TDM signals can be difficult to debug because the channel mapping is hard to identify at runtime. It usually is a good idea to mark the last channel for each sample by Last as shown in the figure below. This way, it is easily known which data-beat belongs to which channel.

TDM-Last

For packetized data, the last channel of the last sample of a packet is marked by Last. As a result, the channel mapping can be reconstructed easily at packet boundaries.

TDM-Packet

Testbenching

VUnit

The VUnit verification framework is used to verify Open Logic. All testbenches shall be VUnit testbenches and different test-cases shall be properly separated.

VUnit was chosen because it allows to easily use both, commercial tools like Questasim and the open source simulators GHDL and NVC. Additionally VUnit allows to write well structures test-benches and simplifies regression testing a lot.

Coverage

A code coverage of 100% is the goal.
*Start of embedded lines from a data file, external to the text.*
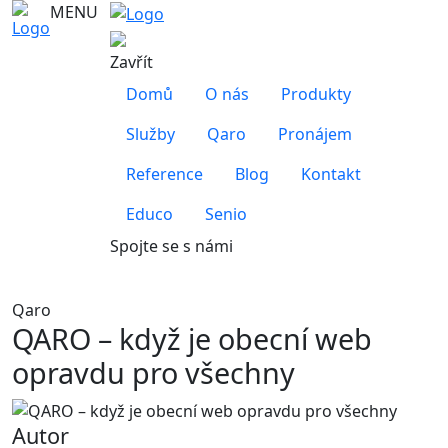
MENU
Zavřít
Domů
O nás
Produkty
Služby
Qaro
Pronájem
Reference
Blog
Kontakt
Educo
Senio
Spojte se s námi
Qaro
QARO – když je obecní web
opravdu pro všechny
Autor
For code with generics, a representable set of combinations of generics shall be simulated.

Documentation

Documentation is written in Markdown. Conventions are checked using markdownlint, it's best to install the VSCode plugin, so linting errors can be seen while editing files.

The following conventions are important to rembmer:

  • For unordered lists, dashes (-) are used
  • For emphasizing underscores (_) are used

The markdown linting is executed automatically and pull-requests are only accepted if there are no errors reported.